# [TASK TO COMPLETE]
Write out the entries below exactly, starting at the first line and stopping after the line that contains "か月！１０月最終日の宮古島"; skip all pictures.
··· EXERCISE INPUT
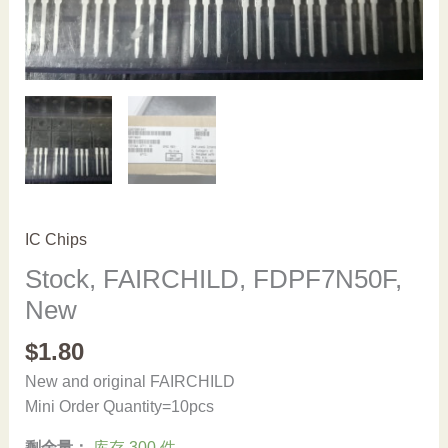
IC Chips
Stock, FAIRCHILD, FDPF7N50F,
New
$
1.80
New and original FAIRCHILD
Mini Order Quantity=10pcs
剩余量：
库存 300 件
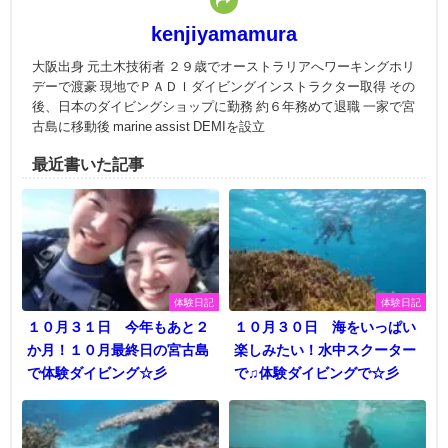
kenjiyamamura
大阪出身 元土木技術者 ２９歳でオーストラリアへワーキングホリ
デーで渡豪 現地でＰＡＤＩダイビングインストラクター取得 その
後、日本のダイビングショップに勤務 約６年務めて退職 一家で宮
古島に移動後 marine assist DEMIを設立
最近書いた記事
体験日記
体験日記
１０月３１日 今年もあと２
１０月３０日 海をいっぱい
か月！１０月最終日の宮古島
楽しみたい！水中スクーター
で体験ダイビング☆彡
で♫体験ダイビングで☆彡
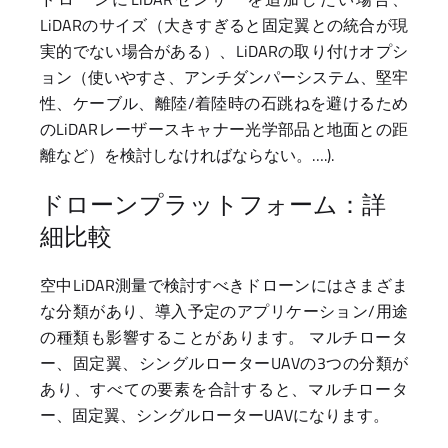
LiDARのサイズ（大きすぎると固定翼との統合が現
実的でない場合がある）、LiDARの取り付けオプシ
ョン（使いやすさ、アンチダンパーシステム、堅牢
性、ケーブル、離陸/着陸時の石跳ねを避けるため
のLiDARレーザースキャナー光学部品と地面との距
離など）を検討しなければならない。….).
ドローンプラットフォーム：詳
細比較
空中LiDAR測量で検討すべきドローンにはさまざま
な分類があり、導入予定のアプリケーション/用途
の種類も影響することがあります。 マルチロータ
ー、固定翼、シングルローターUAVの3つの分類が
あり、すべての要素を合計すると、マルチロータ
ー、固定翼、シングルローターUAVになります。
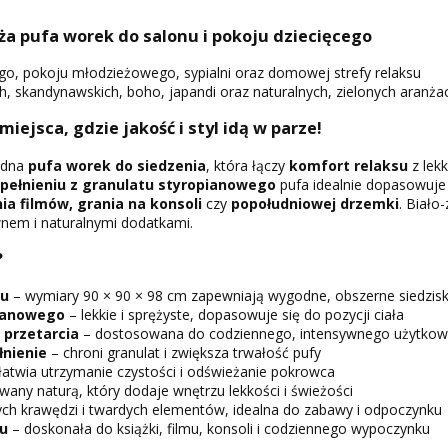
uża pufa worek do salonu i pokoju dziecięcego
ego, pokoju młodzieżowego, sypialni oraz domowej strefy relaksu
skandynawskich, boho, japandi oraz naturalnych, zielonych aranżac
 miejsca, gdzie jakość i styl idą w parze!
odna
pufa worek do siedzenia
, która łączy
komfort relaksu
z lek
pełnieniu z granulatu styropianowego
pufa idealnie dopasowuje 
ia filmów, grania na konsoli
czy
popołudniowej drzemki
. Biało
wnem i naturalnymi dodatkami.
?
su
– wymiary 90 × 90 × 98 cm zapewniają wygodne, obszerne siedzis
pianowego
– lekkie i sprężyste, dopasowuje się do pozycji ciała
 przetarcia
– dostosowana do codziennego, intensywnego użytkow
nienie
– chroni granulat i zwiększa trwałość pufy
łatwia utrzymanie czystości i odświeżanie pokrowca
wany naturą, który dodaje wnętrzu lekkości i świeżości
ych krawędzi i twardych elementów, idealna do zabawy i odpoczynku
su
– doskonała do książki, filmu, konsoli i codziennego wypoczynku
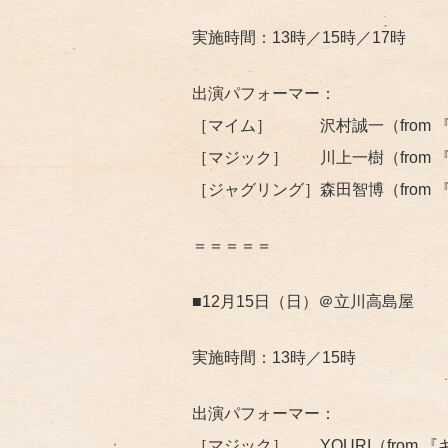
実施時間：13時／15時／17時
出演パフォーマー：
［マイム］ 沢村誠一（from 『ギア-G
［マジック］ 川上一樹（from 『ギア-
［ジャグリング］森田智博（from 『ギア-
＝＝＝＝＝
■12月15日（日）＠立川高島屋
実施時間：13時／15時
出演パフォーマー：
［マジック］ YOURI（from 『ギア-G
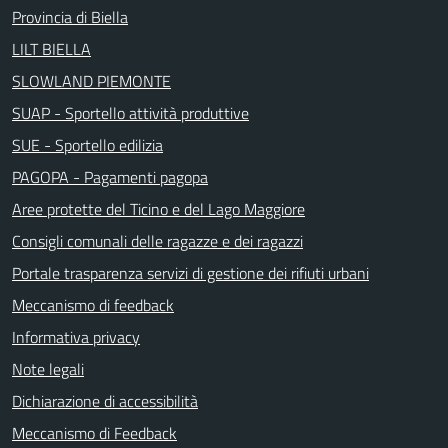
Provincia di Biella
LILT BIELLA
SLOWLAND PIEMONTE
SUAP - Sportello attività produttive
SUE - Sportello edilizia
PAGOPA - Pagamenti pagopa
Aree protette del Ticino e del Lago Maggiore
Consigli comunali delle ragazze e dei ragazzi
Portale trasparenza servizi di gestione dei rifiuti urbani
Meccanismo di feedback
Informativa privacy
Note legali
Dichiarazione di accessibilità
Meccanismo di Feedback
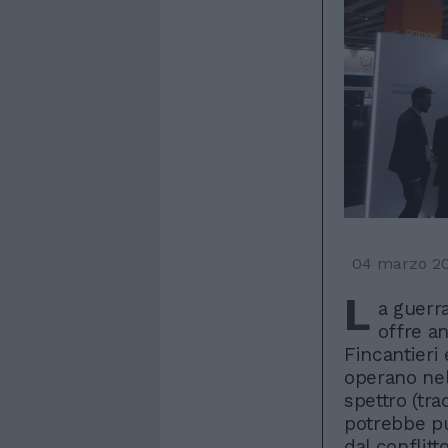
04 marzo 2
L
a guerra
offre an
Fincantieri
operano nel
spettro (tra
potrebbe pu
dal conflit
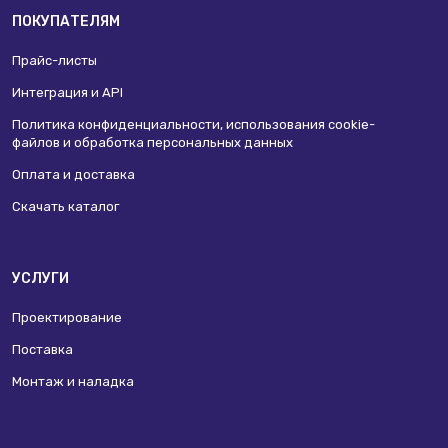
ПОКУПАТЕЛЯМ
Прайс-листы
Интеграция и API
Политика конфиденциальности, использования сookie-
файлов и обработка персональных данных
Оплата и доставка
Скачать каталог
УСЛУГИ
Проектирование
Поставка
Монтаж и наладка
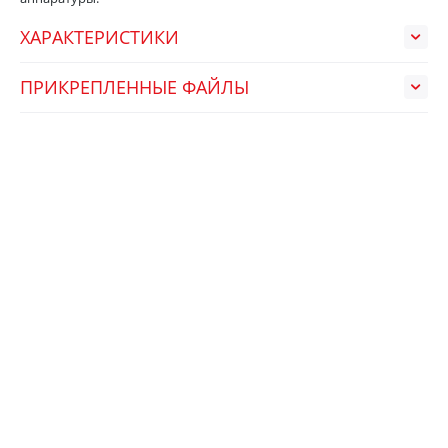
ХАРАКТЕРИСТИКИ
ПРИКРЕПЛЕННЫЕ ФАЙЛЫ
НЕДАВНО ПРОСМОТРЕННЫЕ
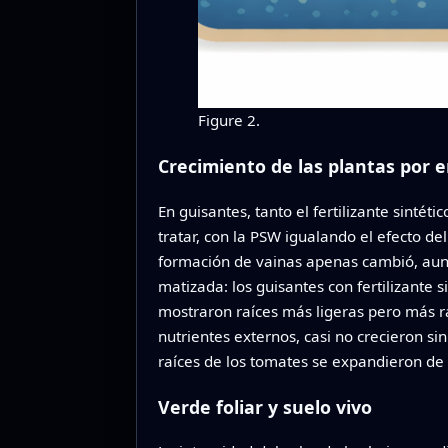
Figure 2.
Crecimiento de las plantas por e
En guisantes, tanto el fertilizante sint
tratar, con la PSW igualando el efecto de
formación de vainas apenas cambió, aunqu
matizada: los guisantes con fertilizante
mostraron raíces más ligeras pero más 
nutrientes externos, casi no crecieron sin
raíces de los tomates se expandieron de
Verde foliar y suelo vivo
······
# [YOUR RESPONSE]
IC Chips
Stock, FAIRCHILD, FDPF7N50F,
New
$
1.80
New and original FAIRCHILD
Mini Order Quantity=10pcs
剩余量：
库存 300 件
kenjiyamamura
大阪出身 元土木技術者 ２９歳でオーストラリアへワーキングホリ
デーで渡豪 現地でＰＡＤＩダイビングインストラクター取得 その
後、日本のダイビングショップに勤務 約６年務めて退職 一家で宮
古島に移動後 marine assist DEMIを設立
最近書いた記事
体験日記
体験日記
１０月３１日 今年もあと２
１０月３０日 海をいっぱい
か月！１０月最終日の宮古島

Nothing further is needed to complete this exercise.